Personal information
- Full name: Damian Sexton
- Date of birth: 3 December 1968 (age 56)
- Original team(s): Finley, Yarrawonga, (OMFL)
- Draft: No. 23, 1990 Mid-year Draft

Playing career^{1}
- Years: Club / Games (Goals)
- 1990: St Kilda / 4 (1)
- ^{1} Playing statistics correct to the end of 1990.

Career highlights
- 1988 Murray FL Premiership: Finley; 1989 O&MFL Premiership: Yarrawonga; 2000 Picola & DFNL Premiership: Blighty; 1998, 1999, 2001 - Picola & DFNL Best & Fairest: Pearce Medal;

= Damian Sexton =

Australian rules footballer

Damian Sexton (born 3 December 1968) is a former Australian rules footballer who played for St Kilda in the Australian Football League (AFL) in 1990. He was recruited from the Yarrawonga Football Club in the Ovens & Murray Football League (OMFL) with the 23rd selection in the 1990 Mid-year Draft.

He is the cousin of Michael and Ben Sexton, who both also played in the AFL. His father, Gerry played for Footscray in the Victorian Football League. The almost 45-year gap between Gerry's last game and Damian's first game is the longest ever in the league for a father and son.

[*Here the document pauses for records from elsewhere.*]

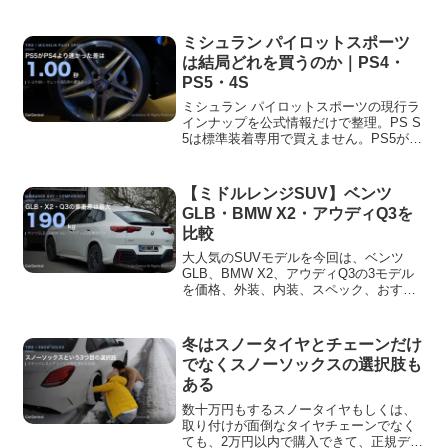
込みでつまずいた点を実額ベースで書い
ています。
ミシュラン パイロットスポーツ
は結局どれを買うのか｜PS4・
PS5・4S
ミシュラン パイロットスポーツの現行ラ
インナップを公式情報だけで整理。PS S
5は標準装着専用で買えません。PS5が
PS4より速いという公式データの中身と
試験条件も載せています。
【ミドルレンジSUV】ベンツ
GLB・BMW X2・アウディQ3を
比較
大人気のSUVモデルを今回は、ベンツ
GLB、BMW X2、アウディQ3の3モデル
を価格、外装、内装、スペック、おすす
めできる方、買うならどのモデルがおす
すめなのかを比較していきます。
冬はスノータイヤとチェーンだけ
でなくスノーソックスの選択肢も
ある
数十万円もするスノータイヤもしくは、
取り付けが面倒なタイヤチェーンでなく
ても、2万円以内で購入できて、正規ディ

After playing in the AFL, Sexton returned to country football where he played for Yarrawonga and Finley Football Clubs, and then moved into coaching. He captained and then coached the Murray Football League side in interleague competition and was the Victorian Country Under 18 coach in 2009. Sexton also coached the Yarrawonga Football Club in the Ovens & Murray Football League.

Sexton was non playing coach of the Ovens & Murray Football League senior football interleague side from 2020 to 2024.

Damian Sexton had three cousins play at AFL clubs, Michael Sexton (Carlton 200 games), Ben Sexton (Footscray 39 games & Carlton 4 games) and Stephen Sexton (Carlton reserves).